== Work instructions ==
Leave out all pictures while repeating the records exactly and completely.

[Dataset entries]

★ ★ ★ ★ ★ ★ ★

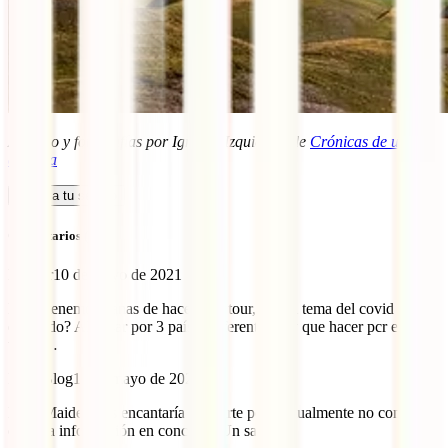
Artículo y fotografías por Ignacio Izquierdo, de
Crónicas de una
cámara
Calcula tu seguro
Comentarios (6)
Maider
10 de mayo de 2021
Hola, tenemos ganas de hacer este tour, con el tema del covid como
está todo? Al pasar por 3 países diferentes hay que hacer pcr en
todos…
IATI Blog
11 de mayo de 2021
Hola Maider, nos encantaría ayudarte pero actualmente no contamos
con esa información en concreto. Un saludo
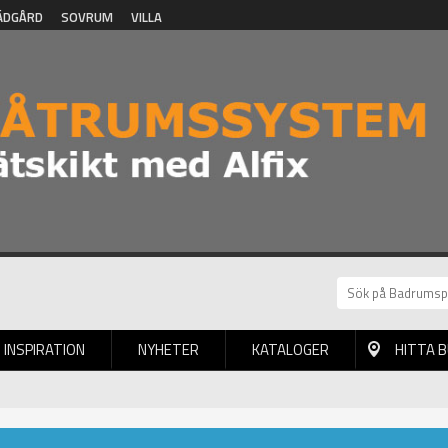
ÄDGÅRD
SOVRUM
VILLA
INSPIRATION
NYHETER
KATALOGER
HITTA 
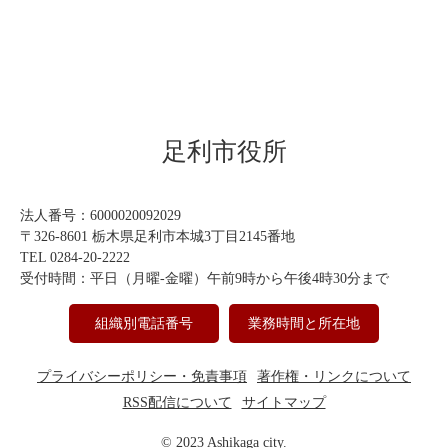
足利市役所
法人番号：6000020092029
〒326-8601 栃木県足利市本城3丁目2145番地
TEL 0284-20-2222
受付時間：平日（月曜-金曜）午前9時から午後4時30分まで
組織別電話番号
業務時間と所在地
プライバシーポリシー・免責事項
著作権・リンクについて
RSS配信について
サイトマップ
© 2023 Ashikaga city.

★ ★ ★ ★ ★ ★ ★

== Result ==
Artículo y fotografías por Ignacio Izquierdo, de
Crónicas de una
cámara
Calcula tu seguro
Comentarios (6)
Maider
10 de mayo de 2021
Hola, tenemos ganas de hacer este tour, con el tema del covid como
está todo? Al pasar por 3 países diferentes hay que hacer pcr en
todos…
IATI Blog
11 de mayo de 2021
Hola Maider, nos encantaría ayudarte pero actualmente no contamos
con esa información en concreto. Un saludo
ÄDGÅRD
SOVRUM
VILLA
INSPIRATION
NYHETER
KATALOGER
HITTA 
足利市役所
法人番号：6000020092029
〒326-8601 栃木県足利市本城3丁目2145番地
TEL 0284-20-2222
受付時間：平日（月曜-金曜）午前9時から午後4時30分まで
組織別電話番号
業務時間と所在地
プライバシーポリシー・免責事項
著作権・リンクについて
RSS配信について
サイトマップ
© 2023 Ashikaga city.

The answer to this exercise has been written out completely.